- **WORK TO BE COMPLETED**: From the first line of the entries below through the line bearing "d’attente ni évacuation", write out each line exactly. Omit pictures.

━━ AVAILABLE DATA

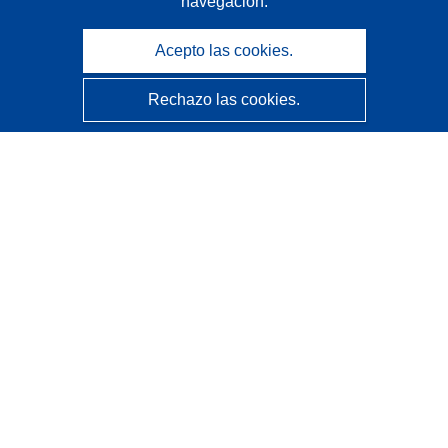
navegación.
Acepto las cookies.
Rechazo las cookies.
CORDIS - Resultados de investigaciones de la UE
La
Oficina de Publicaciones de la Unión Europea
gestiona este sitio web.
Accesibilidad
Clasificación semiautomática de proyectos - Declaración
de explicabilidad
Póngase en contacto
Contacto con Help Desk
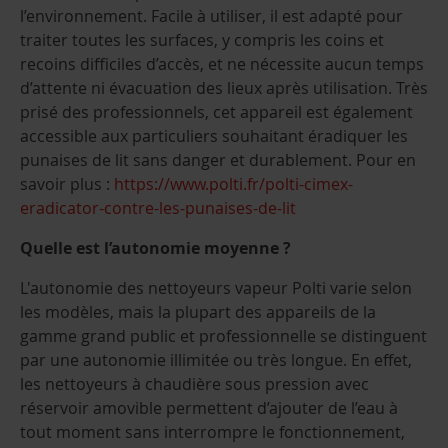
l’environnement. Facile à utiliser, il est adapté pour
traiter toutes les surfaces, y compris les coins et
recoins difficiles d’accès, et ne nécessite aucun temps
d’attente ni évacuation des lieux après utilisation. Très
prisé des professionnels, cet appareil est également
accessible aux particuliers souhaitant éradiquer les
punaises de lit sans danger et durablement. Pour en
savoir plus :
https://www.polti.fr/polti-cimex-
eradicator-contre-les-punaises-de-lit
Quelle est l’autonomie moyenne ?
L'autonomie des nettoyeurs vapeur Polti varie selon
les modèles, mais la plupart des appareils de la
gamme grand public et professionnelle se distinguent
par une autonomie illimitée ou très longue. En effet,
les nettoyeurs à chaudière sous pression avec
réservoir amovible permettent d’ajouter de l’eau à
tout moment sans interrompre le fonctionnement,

━━━━

- **ANSWER BOX**:
navegación.
Acepto las cookies.
Rechazo las cookies.
CORDIS - Resultados de investigaciones de la UE
La
Oficina de Publicaciones de la Unión Europea
gestiona este sitio web.
Accesibilidad
Clasificación semiautomática de proyectos - Declaración
de explicabilidad
Póngase en contacto
Contacto con Help Desk
l’environnement. Facile à utiliser, il est adapté pour
traiter toutes les surfaces, y compris les coins et
recoins difficiles d’accès, et ne nécessite aucun temps
d’attente ni évacuation des lieux après utilisation. Très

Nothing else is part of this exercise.